**Pixel coordinate grounding data:**
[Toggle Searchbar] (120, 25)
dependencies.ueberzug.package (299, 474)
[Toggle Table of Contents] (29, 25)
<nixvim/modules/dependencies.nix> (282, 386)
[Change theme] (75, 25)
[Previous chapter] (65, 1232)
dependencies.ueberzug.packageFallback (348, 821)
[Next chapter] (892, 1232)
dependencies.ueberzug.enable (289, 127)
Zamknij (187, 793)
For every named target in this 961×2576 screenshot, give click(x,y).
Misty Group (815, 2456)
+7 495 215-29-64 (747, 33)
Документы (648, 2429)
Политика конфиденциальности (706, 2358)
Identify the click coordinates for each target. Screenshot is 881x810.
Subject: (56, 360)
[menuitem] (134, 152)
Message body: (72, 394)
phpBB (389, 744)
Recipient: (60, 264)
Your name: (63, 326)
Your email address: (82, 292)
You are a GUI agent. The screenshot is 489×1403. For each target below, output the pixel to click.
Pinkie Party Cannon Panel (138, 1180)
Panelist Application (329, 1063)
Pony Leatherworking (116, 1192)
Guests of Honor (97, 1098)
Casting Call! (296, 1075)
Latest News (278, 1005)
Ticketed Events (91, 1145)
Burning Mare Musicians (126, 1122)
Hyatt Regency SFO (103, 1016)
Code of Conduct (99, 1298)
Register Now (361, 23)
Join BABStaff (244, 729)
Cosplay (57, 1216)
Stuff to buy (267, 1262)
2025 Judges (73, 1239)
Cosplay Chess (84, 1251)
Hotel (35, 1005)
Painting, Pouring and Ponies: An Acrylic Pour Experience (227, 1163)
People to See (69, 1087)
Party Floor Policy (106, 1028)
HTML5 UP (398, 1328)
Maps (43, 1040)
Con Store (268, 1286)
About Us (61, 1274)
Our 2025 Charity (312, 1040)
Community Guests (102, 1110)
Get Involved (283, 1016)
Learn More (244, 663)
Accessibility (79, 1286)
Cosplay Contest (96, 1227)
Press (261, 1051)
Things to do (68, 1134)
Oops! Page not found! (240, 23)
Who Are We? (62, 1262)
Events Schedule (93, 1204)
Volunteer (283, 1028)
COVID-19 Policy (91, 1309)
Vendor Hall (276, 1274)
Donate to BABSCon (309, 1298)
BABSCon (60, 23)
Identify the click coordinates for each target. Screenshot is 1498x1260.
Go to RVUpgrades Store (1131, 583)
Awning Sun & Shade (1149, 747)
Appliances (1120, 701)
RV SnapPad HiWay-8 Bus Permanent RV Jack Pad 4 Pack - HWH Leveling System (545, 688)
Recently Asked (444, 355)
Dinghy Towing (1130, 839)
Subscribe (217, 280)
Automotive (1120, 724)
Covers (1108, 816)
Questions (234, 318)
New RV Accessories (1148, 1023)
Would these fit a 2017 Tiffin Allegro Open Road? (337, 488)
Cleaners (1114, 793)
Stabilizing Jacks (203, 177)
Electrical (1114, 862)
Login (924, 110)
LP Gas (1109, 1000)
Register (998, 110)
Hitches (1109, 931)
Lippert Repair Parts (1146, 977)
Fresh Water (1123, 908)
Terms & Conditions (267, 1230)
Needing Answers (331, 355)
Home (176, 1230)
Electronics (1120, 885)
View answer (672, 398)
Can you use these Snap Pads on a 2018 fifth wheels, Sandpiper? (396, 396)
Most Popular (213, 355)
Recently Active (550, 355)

**DIRECTIONS FOR THIS TASK:** Each entry is to be output exactly as it was written.

**RESPONSE AREA:**
[Toggle Searchbar] (120, 25)
dependencies.ueberzug.package (299, 474)
[Toggle Table of Contents] (29, 25)
<nixvim/modules/dependencies.nix> (282, 386)
[Change theme] (75, 25)
[Previous chapter] (65, 1232)
dependencies.ueberzug.packageFallback (348, 821)
[Next chapter] (892, 1232)
dependencies.ueberzug.enable (289, 127)
Zamknij (187, 793)
For every named target in this 961×2576 screenshot, give click(x,y).
Misty Group (815, 2456)
+7 495 215-29-64 (747, 33)
Документы (648, 2429)
Политика конфиденциальности (706, 2358)
Identify the click coordinates for each target. Screenshot is 881x810.
Subject: (56, 360)
[menuitem] (134, 152)
Message body: (72, 394)
phpBB (389, 744)
Recipient: (60, 264)
Your name: (63, 326)
Your email address: (82, 292)
You are a GUI agent. The screenshot is 489×1403. For each target below, output the pixel to click.
Pinkie Party Cannon Panel (138, 1180)
Panelist Application (329, 1063)
Pony Leatherworking (116, 1192)
Guests of Honor (97, 1098)
Casting Call! (296, 1075)
Latest News (278, 1005)
Ticketed Events (91, 1145)
Burning Mare Musicians (126, 1122)
Hyatt Regency SFO (103, 1016)
Code of Conduct (99, 1298)
Register Now (361, 23)
Join BABStaff (244, 729)
Cosplay (57, 1216)
Stuff to buy (267, 1262)
2025 Judges (73, 1239)
Cosplay Chess (84, 1251)
Hotel (35, 1005)
Painting, Pouring and Ponies: An Acrylic Pour Experience (227, 1163)
People to See (69, 1087)
Party Floor Policy (106, 1028)
HTML5 UP (398, 1328)
Maps (43, 1040)
Con Store (268, 1286)
About Us (61, 1274)
Our 2025 Charity (312, 1040)
Community Guests (102, 1110)
Get Involved (283, 1016)
Learn More (244, 663)
Accessibility (79, 1286)
Cosplay Contest (96, 1227)
Press (261, 1051)
Things to do (68, 1134)
Oops! Page not found! (240, 23)
Who Are We? (62, 1262)
Events Schedule (93, 1204)
Volunteer (283, 1028)
COVID-19 Policy (91, 1309)
Vendor Hall (276, 1274)
Donate to BABSCon (309, 1298)
BABSCon (60, 23)
Identify the click coordinates for each target. Screenshot is 1498x1260.
Go to RVUpgrades Store (1131, 583)
Awning Sun & Shade (1149, 747)
Appliances (1120, 701)
RV SnapPad HiWay-8 Bus Permanent RV Jack Pad 4 Pack - HWH Leveling System (545, 688)
Recently Asked (444, 355)
Dinghy Towing (1130, 839)
Subscribe (217, 280)
Automotive (1120, 724)
Covers (1108, 816)
Questions (234, 318)
New RV Accessories (1148, 1023)
Would these fit a 2017 Tiffin Allegro Open Road? (337, 488)
Cleaners (1114, 793)
Stabilizing Jacks (203, 177)
Electrical (1114, 862)
Login (924, 110)
LP Gas (1109, 1000)
Register (998, 110)
Hitches (1109, 931)
Lippert Repair Parts (1146, 977)
Fresh Water (1123, 908)
Terms & Conditions (267, 1230)
Needing Answers (331, 355)
Home (176, 1230)
Electronics (1120, 885)
View answer (672, 398)
Can you use these Snap Pads on a 2018 fifth wheels, Sandpiper? (396, 396)
Most Popular (213, 355)
Recently Active (550, 355)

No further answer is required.